John Jenkins was an English soldier and radical advocate for self-government. He served as governor of Albemarle (now North Carolina) four times: 1672–1675; 1676–1677; 1678–1679; 1680–1681, becoming the only person who has served as proprietary governor so many times.

== Biography ==

John Jenkins was born in England. Jenkins first arrived in Maryland in the 1650s. He was given the title Captain, and he likely served in Oliver Cromwell's New Model Army. His first wife, Ann, was listed as a "transport" in local records, and likely arrived in Maryland as a servant. Ann died around the time her terms of service expired. Jenkins then married Johanna Gerald, whose family was widely known in the Chesapeake for their radical, antimonarchical views and support for democratic republican government in the English colonies. John and Johanna initially lived on a track of land in Charles County, Maryland. After a group of republicans rejected Maryland's royalist government, John served in some representative capacity in local government. With Royalist government restored in Maryland in the early 1660s, John and Johanna moved to settlements in Albemarle Sound in the early 1660s. These settlements were highly egalitarian, peopled by refugees, outcasts, and egalitarians who had battled against aristocracy and monarchy in the English Civil Wars. Radically egalitarian religious groups such as the Quakers, who had been persecuted and driven out of Massachusetts and Virginia, found a warm reception in Albemarle. The English settlers around Albemarle cultivated and maintained unusually respectful relations with the region's Native American groups.

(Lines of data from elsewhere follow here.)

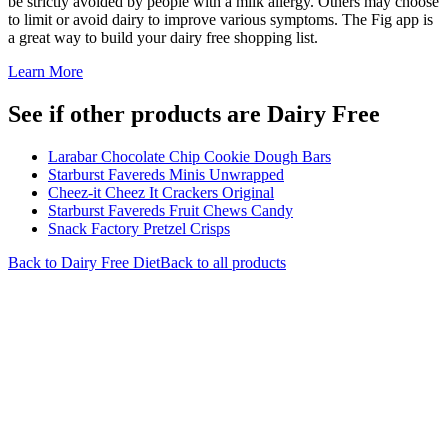
be strictly avoided by people with a milk allergy. Others may choose
to limit or avoid dairy to improve various symptoms. The Fig app is
a great way to build your dairy free shopping list.
Learn More
See if other products are Dairy Free
Larabar Chocolate Chip Cookie Dough Bars
Starburst Favereds Minis Unwrapped
Cheez-it Cheez It Crackers Original
Starburst Favereds Fruit Chews Candy
Snack Factory Pretzel Crisps
Back to
Dairy Free
Diet
Back to all products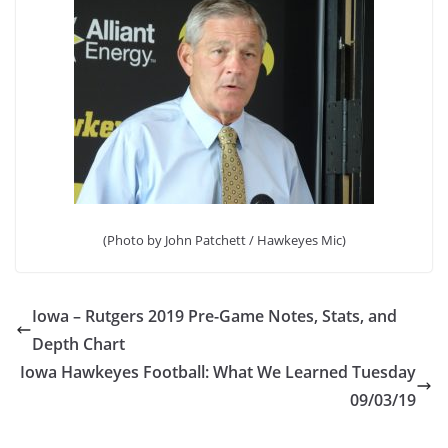
(Photo by John Patchett / Hawkeyes Mic)
Iowa – Rutgers 2019 Pre-Game Notes, Stats, and
Depth Chart
Iowa Hawkeyes Football: What We Learned Tuesday
09/03/19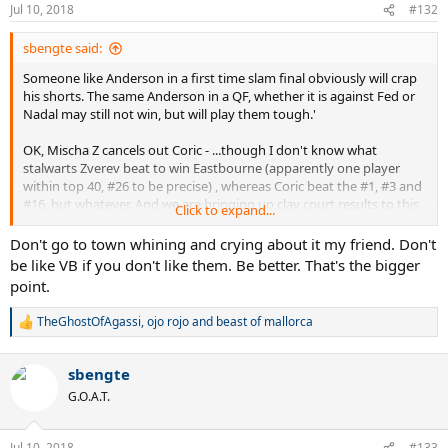
Jul 10, 2018
#132
sbengte said:
Someone like Anderson in a first time slam final obviously will crap
his shorts. The same Anderson in a QF, whether it is against Fed or
Nadal may still not win, but will play them tough.'
OK, Mischa Z cancels out Coric - ...though I don't know what
stalwarts Zverev beat to win Eastbourne (apparently one player
within top 40, #26 to be precise) , whereas Coric beat the #1, #3 and
#16, but whatever. And we are bringing up clay court results to this
Click to expand...
conversation because I brought up fast HC results that is
comparable to grass where big servers are concerned ?
Don't go to town whining and crying about it my friend. Don't
be like VB if you don't like them. Be better. That's the bigger
They did not have similar and easy draws on paper. If Nadal were to
point.
have Fed's draw, VB would have gone to town whining and crying
about it.
TheGhostOfAgassi
,
ojo rojo
and
beast of mallorca
R
e
a
sbengte
c
t
G.O.A.T.
i
o
n
Jul 10, 2018
#133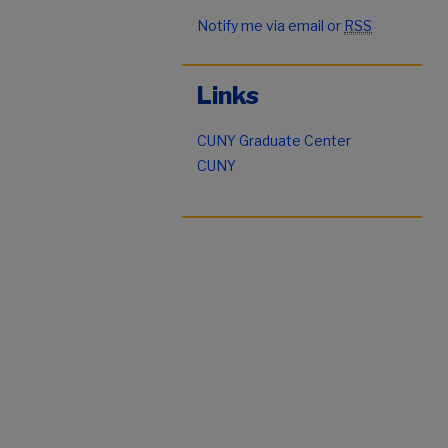
Notify me via email or
RSS
Links
CUNY Graduate Center
CUNY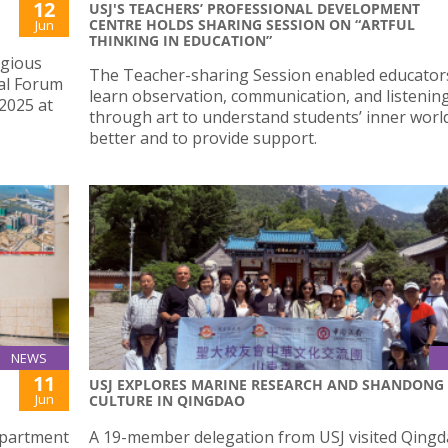
12
USJ'S TEACHERS’ PROFESSIONAL DEVELOPMENT
CENTRE HOLDS SHARING SESSION ON “ARTFUL
Jun
THINKING IN EDUCATION”
igious
The Teacher-sharing Session enabled educator
al Forum
learn observation, communication, and listening 
 2025 at
through art to understand students’ inner worl
better and to provide support.
NEWS
11
USJ EXPLORES MARINE RESEARCH AND SHANDONG
Jun
CULTURE IN QINGDAO
epartment
A 19-member delegation from USJ visited Qingd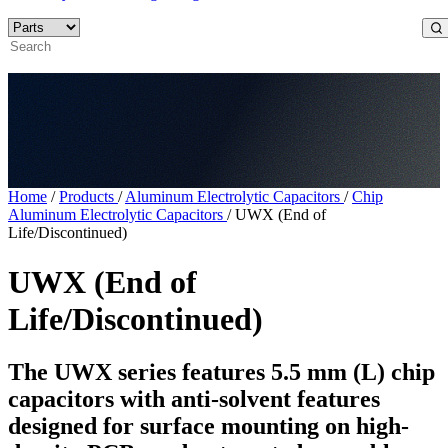
Home
/
Products
/
Aluminum Electrolytic Capacitors
/
Chip
Aluminum Electrolytic Capacitors
/
UWX (End of
Life/Discontinued)
UWX (End of
Life/Discontinued)
The UWX series features 5.5 mm (L) chip
capacitors with anti-solvent features
designed for surface mounting on high-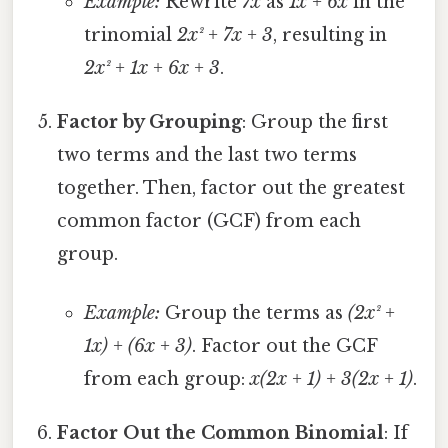
Example:
Rewrite
7x
as
1x + 6x
in the
trinomial
2x² + 7x + 3
, resulting in
2x² + 1x + 6x + 3
.
Factor by Grouping
: Group the first
two terms and the last two terms
together. Then, factor out the greatest
common factor (GCF) from each
group.
Example:
Group the terms as
(2x² +
1x) + (6x + 3)
. Factor out the GCF
from each group:
x(2x + 1) + 3(2x + 1)
.
Factor Out the Common Binomial
: If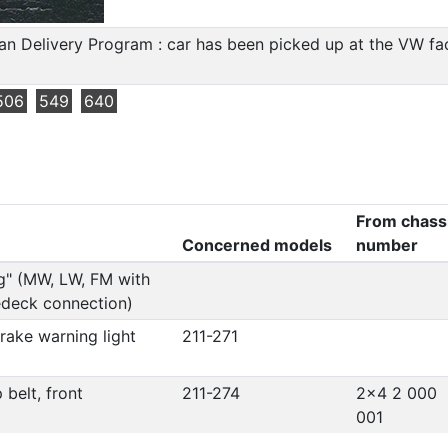
n Delivery Program : car has been picked up at the VW fact
506
549
640
From chass
Concerned models
number
g" (MW, LW, FM with
edeck connection)
brake warning light
211-271
 belt, front
211-274
2x4 2 000
001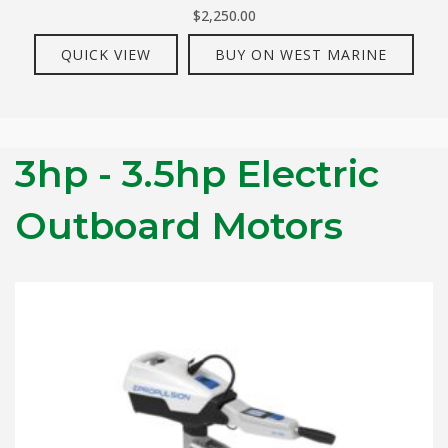
$
2,250.00
QUICK VIEW
BUY ON WEST MARINE
3hp - 3.5hp Electric
Outboard Motors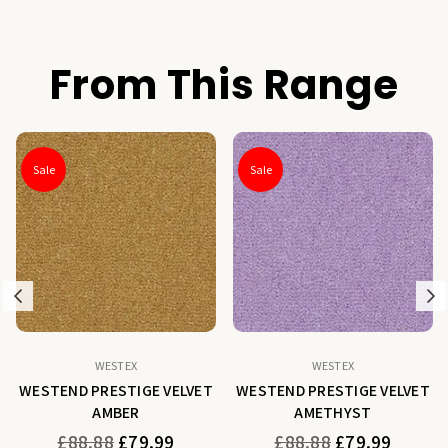
From This Range
Sale
Sale
Previous
N
WESTEX
WESTEX
WESTEND PRESTIGE VELVET
WESTEND PRESTIGE VELVET
AMBER
AMETHYST
Regular
Regular
£88.88
£79.99
£88.88
£79.99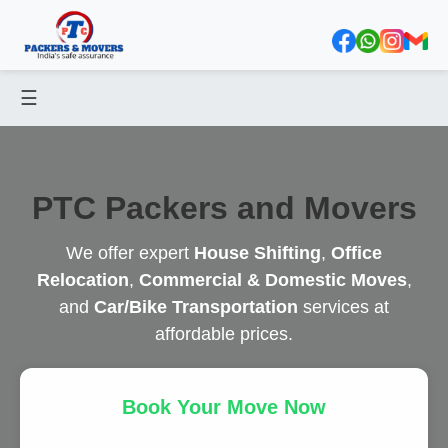
☰
PTC Packers and Movers
We offer expert
House Shifting
,
Office
Relocation
,
Commercial & Domestic Moves
,
and
Car/Bike Transportation
services at
affordable prices.
Book Your Move Now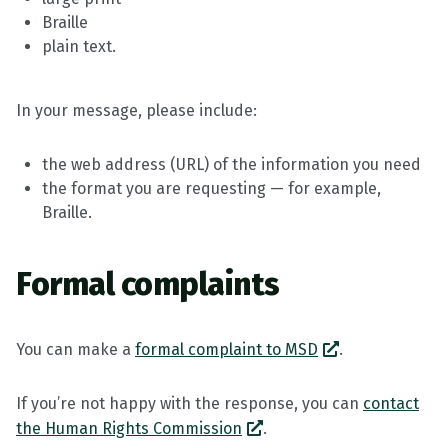
Braille
plain text.
In your message, please include:
the web address (URL) of the information you need
the format you are requesting — for example,
Braille.
Formal complaints
You can make a
formal complaint to MSD
.
If you’re not happy with the response, you can
contact
the Human Rights Commission
.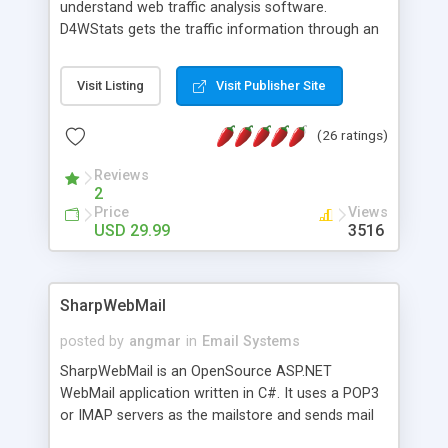
understand web traffic analysis software.
D4WStats gets the traffic information through an
invisible JavaScript code inserted on your pages,
and register the real user visits creating a lot of
Visit Listing
Visit Publisher Site
useful reports designed to marketing and search
engine optimization. This web stats system is
(26 ratings)
packed as Dreamweaver extension allowing to be
installed with a single click from the Dreamweaver
Reviews
menu. The requirements and server load are
2
minimums.
Price
Views
USD 29.99
3516
SharpWebMail
posted by
angmar
in
Email Systems
SharpWebMail is an OpenSource ASP.NET
WebMail application written in C#. It uses a POP3
or IMAP servers as the mailstore and sends mail
through a SMTP server. You can compose HTML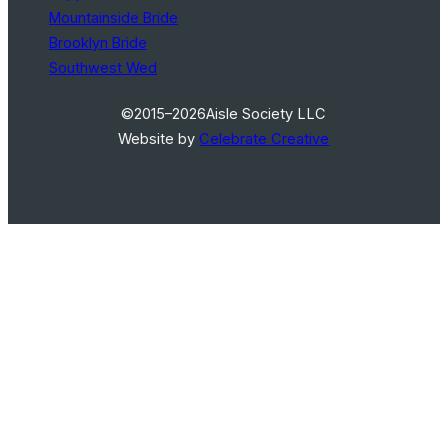
Mountainside Bride
Brooklyn Bride
Southwest Wed
©2015–2026
Aisle Society LLC
Website by
Celebrate Creative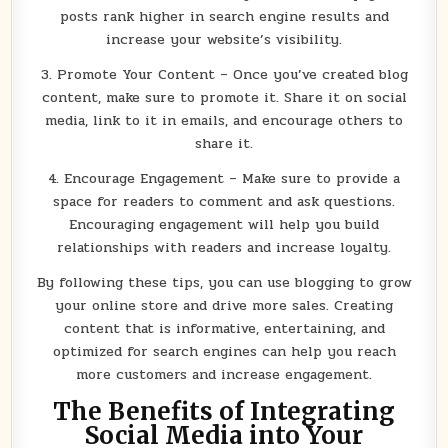
posts rank higher in search engine results and
increase your website’s visibility.
3. Promote Your Content – Once you’ve created blog
content, make sure to promote it. Share it on social
media, link to it in emails, and encourage others to
share it.
4. Encourage Engagement – Make sure to provide a
space for readers to comment and ask questions.
Encouraging engagement will help you build
relationships with readers and increase loyalty.
By following these tips, you can use blogging to grow
your online store and drive more sales. Creating
content that is informative, entertaining, and
optimized for search engines can help you reach
more customers and increase engagement.
The Benefits of Integrating
Social Media into Your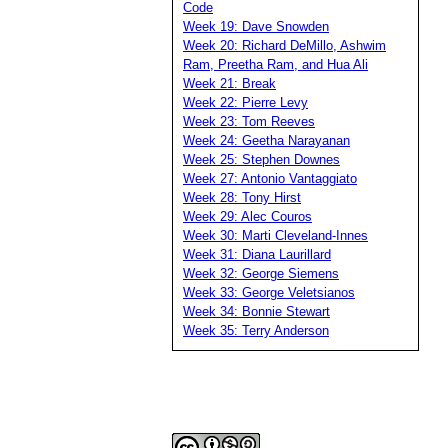
Code
Week 19: Dave Snowden
Week 20: Richard DeMillo, Ashwim
Ram, Preetha Ram, and Hua Ali
Week 21: Break
Week 22: Pierre Levy
Week 23: Tom Reeves
Week 24: Geetha Narayanan
Week 25: Stephen Downes
Week 27: Antonio Vantaggiato
Week 28: Tony Hirst
Week 29: Alec Couros
Week 30: Marti Cleveland-Innes
Week 31: Diana Laurillard
Week 32: George Siemens
Week 33: George Veletsianos
Week 34: Bonnie Stewart
Week 35: Terry Anderson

In 1670 he was deputy of the Earl of Craven and had risen to the dignity of Colonel, and was senior member of the Council.

When Governor Carteret left Albemarle in April 1672 and went to England, he authorized Colonel Jenkins as deputy governor. As acting governor, Jenkins welcomed radical Quakers such as George Fox to the colony. Jenkins remained De facto governor for more than three years. By fall 1675, the colonists had established a new assembly, which was led by Thomas Eastchurch. Eastchurch had Jenkins imprisoned and assumed the role of the Governor of General Assembly of North Carolina. However, in the spring of 1676, Johanna Jenkins rallied her husband's allies and had him released from prison. Now free, Jenkins forced Eastchurch out of Albemarle. When Virginians who had been involved in Bacon's Rebellion had to flee, Jenkins welcomed them to Albemarle, where they would be safe from retribution by Virginia Governor Berkeley. Under Jenkins, settlers in Albemarle had also developed trade relations with New England merchants, who gladly worked with the Albemarle settlers to evade imperial customs duties.

Royalists such as Thomas Miller and Thomas Eastchurch informed officials in London that Jenkins was allowing democracy to flourish in Albemarle and that he and others were working with New England merchants, who were already suspect in London. Miller, promising to restore royal rule and eliminate the radicalism that pervaded the Albemarle settlements, managed to have himself appointed governor. However, Miller did not serve long, as the Albemarle settlers, led by Jenkins, plotted Miller's overthrow. The series of event took place known as Culpeper's Rebellion, leading to the arrest of Miller and Jenkins' elevation to governor by popular acclaim. The rebel government held position to the end of 1678, and the assembly met in the home of John and Johanna Jenkins. During that time, the radically democratic Albemarle republic became, in the words of one Royalist official, a haven for "negros, Indians and English servants." As the southern colonies became more heavily dominated by white planters committed to black slavery, servants, slaves, and other democrats fled to the Jenkins' Albemarle settlements. More than anywhere in colonial America, the Albemarle settlements led by John and Johanna Jenkins became a multi-racial democracy where women exercised political influence. In 1679 John Harvey assumed the position, but died six months later. The council elected Jenkins acting governor. In this position he served up to his death in Perquimans County, North Carolina, on 17 December 1681.

== Personal life ==
John Jenkins is believed to have graduated from Clare College, Cambridge in 1642. Jenkins married twice. He was survived by Johanna, who later married Thomas Harvey (North Carolina governor). No exact data is stored about the heirs of Jenkins, also it might be that he had a daughter Joanna Jenkins.